■ **Stored data entries**
==========

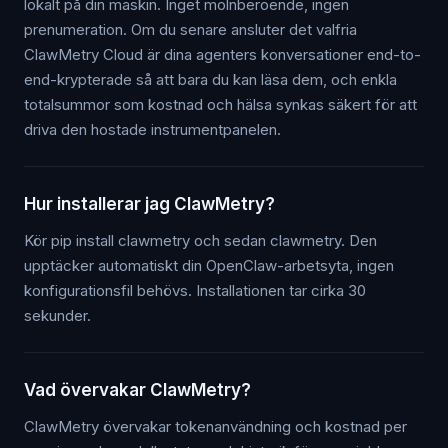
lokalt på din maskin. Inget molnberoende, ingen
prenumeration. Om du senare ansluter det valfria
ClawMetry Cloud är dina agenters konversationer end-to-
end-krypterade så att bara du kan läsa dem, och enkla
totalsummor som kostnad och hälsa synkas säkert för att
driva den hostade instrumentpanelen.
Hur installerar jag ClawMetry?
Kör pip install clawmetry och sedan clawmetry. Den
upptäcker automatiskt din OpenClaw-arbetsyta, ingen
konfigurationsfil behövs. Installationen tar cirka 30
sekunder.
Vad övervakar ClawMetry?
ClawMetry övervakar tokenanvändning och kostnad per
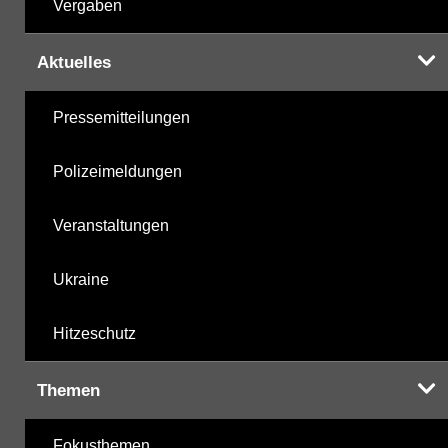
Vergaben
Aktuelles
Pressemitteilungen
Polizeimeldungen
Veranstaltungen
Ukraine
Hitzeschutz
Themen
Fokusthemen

==========

Restate each entry verbatim and skip every image.

■ **EXERCISE OUTPUT**
lokalt på din maskin. Inget molnberoende, ingen
prenumeration. Om du senare ansluter det valfria
ClawMetry Cloud är dina agenters konversationer end-to-
end-krypterade så att bara du kan läsa dem, och enkla
totalsummor som kostnad och hälsa synkas säkert för att
driva den hostade instrumentpanelen.
Hur installerar jag ClawMetry?
Kör pip install clawmetry och sedan clawmetry. Den
upptäcker automatiskt din OpenClaw-arbetsyta, ingen
konfigurationsfil behövs. Installationen tar cirka 30
sekunder.
Vad övervakar ClawMetry?
ClawMetry övervakar tokenanvändning och kostnad per
Vergaben
Aktuelles
Pressemitteilungen
Polizeimeldungen
Veranstaltungen
Ukraine
Hitzeschutz
Themen
Fokusthemen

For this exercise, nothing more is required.